* **Instructions for the task**: Search the listing below for the word "bounding" and copy each line that holds it.

* **Exercise data**:
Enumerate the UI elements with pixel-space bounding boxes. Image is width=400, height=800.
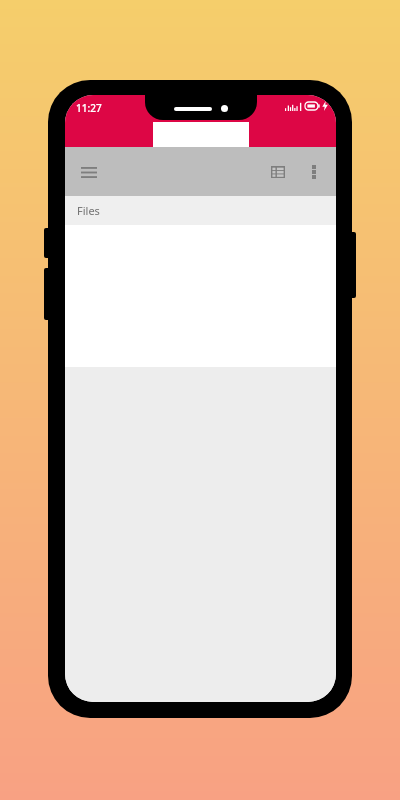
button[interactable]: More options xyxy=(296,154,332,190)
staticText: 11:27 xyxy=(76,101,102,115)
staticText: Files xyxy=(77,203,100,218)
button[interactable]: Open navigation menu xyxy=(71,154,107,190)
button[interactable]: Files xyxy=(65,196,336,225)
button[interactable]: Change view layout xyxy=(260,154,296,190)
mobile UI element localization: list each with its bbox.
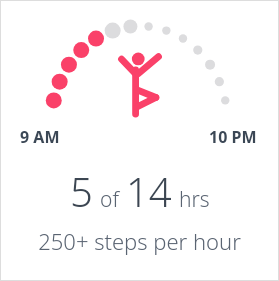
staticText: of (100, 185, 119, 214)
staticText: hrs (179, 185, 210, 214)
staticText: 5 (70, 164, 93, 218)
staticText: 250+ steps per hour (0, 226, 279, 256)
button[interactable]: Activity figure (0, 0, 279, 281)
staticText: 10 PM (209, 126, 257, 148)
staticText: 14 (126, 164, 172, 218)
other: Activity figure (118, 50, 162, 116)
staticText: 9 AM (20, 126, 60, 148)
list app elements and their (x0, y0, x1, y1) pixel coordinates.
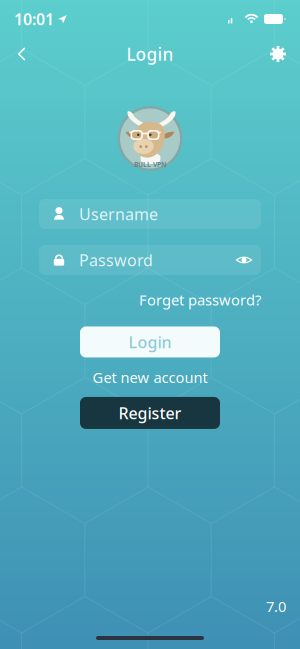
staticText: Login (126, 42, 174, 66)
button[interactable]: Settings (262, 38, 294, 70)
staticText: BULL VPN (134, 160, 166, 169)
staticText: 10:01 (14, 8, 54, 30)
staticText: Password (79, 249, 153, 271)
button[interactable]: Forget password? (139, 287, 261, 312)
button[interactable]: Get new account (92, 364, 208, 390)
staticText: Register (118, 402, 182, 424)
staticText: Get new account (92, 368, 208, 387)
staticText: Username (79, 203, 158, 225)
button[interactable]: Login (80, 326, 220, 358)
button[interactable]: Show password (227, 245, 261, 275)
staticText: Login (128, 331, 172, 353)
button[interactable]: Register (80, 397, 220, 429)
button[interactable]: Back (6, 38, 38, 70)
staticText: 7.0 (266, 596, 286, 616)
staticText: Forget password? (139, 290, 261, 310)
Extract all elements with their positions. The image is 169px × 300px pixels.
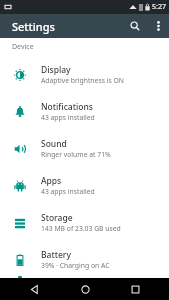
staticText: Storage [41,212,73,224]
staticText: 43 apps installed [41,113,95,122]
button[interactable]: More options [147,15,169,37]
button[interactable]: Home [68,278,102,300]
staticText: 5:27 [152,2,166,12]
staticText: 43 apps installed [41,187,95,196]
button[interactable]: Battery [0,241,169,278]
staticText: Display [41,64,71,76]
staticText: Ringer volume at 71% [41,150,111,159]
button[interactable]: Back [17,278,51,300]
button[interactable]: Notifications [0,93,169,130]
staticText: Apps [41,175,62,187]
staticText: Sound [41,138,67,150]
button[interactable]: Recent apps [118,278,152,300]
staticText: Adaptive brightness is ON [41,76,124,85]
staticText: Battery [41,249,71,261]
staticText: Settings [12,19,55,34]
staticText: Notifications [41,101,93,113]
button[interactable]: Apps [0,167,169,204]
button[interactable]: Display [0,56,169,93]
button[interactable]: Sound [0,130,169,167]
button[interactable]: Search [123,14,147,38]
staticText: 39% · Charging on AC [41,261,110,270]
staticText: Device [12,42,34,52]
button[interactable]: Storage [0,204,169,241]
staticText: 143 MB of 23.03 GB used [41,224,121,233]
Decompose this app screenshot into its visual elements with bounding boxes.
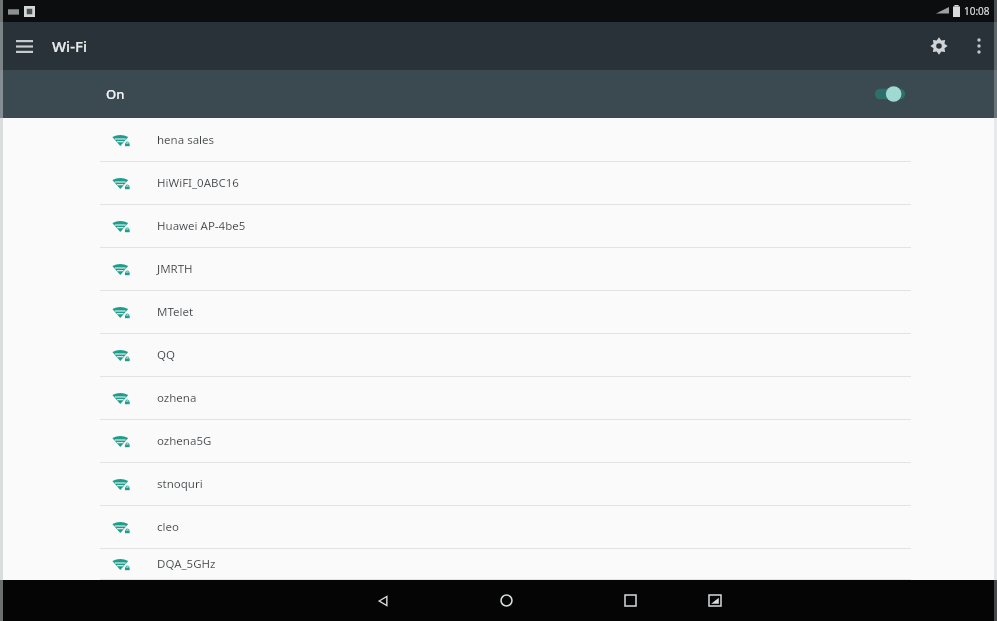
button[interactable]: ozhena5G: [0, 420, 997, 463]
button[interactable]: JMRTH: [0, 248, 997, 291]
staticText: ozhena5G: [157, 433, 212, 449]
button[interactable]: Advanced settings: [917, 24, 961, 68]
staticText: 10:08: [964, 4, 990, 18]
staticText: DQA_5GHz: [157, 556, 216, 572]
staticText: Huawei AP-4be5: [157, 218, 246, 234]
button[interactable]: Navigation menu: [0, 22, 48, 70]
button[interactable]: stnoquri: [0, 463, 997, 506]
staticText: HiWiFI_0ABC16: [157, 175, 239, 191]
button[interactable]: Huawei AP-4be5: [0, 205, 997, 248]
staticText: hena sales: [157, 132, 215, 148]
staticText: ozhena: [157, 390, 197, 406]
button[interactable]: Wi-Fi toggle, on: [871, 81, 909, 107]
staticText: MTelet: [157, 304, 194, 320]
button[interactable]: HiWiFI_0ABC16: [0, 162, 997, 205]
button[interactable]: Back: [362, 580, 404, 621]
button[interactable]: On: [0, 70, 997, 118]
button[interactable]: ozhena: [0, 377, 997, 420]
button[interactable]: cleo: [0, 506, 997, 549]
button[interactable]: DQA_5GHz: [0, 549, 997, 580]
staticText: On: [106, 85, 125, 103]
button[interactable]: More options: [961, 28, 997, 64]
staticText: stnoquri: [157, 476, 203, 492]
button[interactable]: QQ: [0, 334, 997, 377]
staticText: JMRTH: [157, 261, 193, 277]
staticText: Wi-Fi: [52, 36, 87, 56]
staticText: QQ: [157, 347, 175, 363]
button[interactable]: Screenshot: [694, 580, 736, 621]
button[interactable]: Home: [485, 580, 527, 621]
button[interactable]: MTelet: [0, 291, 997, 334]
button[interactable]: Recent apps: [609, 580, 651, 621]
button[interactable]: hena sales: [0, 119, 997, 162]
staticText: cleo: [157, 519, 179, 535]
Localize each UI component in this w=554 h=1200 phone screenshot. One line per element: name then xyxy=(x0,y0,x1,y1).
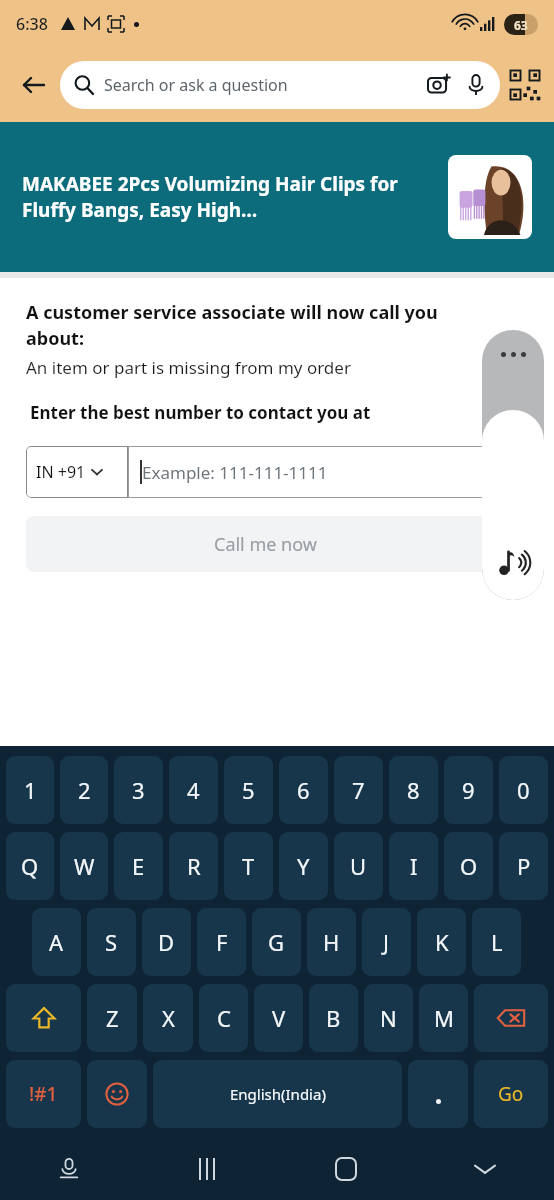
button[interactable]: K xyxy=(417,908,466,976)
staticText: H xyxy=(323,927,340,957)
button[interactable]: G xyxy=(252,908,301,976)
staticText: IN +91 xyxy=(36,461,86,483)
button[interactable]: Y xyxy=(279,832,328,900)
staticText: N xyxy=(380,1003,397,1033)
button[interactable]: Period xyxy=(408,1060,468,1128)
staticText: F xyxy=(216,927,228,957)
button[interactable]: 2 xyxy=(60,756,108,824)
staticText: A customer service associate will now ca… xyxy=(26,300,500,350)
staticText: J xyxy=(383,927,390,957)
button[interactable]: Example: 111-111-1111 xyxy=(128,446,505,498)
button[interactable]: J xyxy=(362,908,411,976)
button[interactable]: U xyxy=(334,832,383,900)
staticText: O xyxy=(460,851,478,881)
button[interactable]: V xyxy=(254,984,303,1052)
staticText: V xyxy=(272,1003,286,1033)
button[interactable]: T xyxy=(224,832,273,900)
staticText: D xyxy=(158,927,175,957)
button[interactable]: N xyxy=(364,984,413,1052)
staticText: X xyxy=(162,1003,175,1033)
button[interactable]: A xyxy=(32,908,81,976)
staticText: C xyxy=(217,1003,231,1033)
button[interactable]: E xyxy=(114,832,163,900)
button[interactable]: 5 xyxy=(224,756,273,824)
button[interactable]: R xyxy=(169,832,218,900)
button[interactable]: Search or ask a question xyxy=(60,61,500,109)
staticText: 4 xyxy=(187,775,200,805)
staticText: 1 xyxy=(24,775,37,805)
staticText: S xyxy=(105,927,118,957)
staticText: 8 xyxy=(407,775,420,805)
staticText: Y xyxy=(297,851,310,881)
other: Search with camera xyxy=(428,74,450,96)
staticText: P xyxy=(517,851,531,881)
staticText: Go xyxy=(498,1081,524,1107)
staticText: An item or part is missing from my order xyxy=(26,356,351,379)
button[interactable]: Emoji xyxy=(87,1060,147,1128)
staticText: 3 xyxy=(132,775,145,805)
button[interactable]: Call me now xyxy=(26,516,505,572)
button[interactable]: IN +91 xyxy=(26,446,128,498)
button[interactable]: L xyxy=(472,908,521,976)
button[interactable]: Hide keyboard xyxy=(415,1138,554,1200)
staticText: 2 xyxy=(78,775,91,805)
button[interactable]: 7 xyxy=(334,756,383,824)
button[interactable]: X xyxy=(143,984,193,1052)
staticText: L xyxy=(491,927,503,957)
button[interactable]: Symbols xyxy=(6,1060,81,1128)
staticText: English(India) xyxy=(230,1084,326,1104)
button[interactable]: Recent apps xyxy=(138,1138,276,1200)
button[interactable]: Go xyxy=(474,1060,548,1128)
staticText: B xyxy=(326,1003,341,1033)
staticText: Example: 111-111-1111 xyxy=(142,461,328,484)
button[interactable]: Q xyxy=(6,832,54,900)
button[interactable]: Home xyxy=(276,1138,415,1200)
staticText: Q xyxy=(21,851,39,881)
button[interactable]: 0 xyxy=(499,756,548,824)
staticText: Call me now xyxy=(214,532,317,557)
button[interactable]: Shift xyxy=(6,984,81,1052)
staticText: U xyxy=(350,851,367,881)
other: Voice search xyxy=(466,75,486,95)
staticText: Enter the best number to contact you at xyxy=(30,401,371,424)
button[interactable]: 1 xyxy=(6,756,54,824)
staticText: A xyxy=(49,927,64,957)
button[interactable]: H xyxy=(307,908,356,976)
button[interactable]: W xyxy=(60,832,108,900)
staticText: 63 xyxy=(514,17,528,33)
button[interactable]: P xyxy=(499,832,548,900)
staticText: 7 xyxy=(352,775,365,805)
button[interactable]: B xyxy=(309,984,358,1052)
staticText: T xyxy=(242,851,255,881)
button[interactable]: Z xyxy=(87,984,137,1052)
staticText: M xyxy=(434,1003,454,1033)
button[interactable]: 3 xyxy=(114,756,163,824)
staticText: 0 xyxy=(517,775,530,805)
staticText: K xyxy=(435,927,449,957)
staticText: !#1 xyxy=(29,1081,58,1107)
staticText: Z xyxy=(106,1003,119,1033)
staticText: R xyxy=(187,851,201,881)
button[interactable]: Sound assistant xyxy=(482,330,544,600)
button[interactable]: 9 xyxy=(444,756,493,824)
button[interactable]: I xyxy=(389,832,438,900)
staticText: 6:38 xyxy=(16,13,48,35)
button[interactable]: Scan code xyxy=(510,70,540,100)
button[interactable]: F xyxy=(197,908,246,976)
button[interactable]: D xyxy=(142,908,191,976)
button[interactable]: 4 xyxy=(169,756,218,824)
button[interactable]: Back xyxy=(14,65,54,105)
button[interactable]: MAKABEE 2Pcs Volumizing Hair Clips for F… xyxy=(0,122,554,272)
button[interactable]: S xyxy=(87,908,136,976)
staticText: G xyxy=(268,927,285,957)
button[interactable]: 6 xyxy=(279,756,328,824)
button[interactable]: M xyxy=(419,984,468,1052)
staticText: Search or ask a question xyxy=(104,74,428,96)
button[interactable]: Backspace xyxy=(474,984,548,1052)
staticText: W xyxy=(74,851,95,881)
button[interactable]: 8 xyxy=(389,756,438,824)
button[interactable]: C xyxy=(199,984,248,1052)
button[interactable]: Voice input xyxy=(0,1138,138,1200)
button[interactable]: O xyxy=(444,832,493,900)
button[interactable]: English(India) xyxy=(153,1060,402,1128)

* **Response to this exercise**:
Enumerate the UI elements with pixel-space bounding boxes. Image is width=400, height=800.
Decompose this app screenshot into its visual elements with bounding boxes.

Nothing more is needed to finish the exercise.